§ Your assignment
Find the word "codice" in the data below and copy each line that holds it.
━━━ Available data
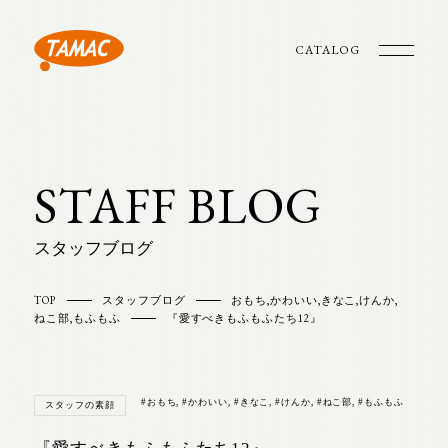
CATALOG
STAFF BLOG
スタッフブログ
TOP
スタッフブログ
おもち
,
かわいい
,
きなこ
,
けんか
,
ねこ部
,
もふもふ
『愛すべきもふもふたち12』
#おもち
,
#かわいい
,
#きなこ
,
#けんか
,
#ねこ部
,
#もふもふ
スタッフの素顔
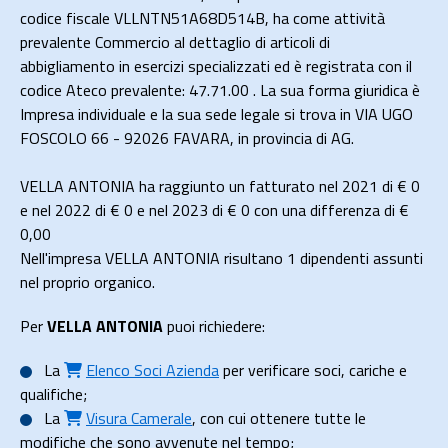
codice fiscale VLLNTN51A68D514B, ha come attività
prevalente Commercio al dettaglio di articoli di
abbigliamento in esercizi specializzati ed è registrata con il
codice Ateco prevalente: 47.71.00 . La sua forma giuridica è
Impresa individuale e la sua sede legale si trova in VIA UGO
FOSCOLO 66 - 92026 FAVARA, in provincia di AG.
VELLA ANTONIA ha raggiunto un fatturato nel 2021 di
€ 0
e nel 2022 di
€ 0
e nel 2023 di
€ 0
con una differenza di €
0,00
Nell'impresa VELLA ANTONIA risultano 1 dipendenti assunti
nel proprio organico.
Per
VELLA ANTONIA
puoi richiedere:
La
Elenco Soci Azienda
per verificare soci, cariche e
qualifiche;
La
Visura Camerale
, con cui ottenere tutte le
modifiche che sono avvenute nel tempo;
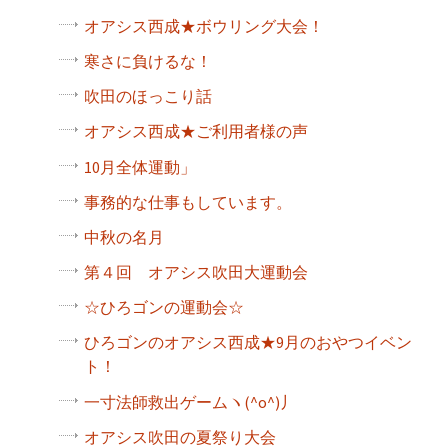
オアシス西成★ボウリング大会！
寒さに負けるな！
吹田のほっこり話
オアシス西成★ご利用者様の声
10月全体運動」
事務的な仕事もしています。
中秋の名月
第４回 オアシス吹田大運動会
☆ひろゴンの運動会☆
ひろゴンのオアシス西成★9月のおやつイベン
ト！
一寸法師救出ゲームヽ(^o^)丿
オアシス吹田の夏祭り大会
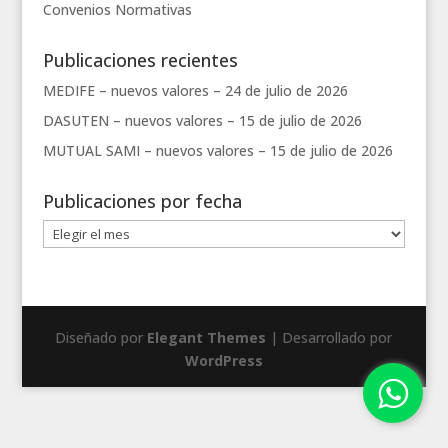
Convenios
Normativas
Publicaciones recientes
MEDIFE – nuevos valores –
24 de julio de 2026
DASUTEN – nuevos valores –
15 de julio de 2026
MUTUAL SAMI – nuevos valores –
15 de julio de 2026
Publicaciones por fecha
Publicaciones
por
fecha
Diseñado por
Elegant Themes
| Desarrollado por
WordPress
━━━━━━
━━━ Available data
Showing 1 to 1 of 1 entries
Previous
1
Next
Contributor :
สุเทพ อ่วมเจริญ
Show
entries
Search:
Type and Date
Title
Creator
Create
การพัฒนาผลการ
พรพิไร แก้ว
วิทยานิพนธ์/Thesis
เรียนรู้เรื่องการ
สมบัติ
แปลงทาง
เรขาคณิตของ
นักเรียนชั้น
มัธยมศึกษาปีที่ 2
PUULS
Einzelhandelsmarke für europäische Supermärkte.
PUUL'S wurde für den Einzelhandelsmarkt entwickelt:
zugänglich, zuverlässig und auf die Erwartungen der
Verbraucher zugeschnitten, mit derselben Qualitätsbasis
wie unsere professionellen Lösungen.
━━━━━━
§ Expected answer
codice fiscale VLLNTN51A68D514B, ha come attività
codice Ateco prevalente: 47.71.00 . La sua forma giuridica è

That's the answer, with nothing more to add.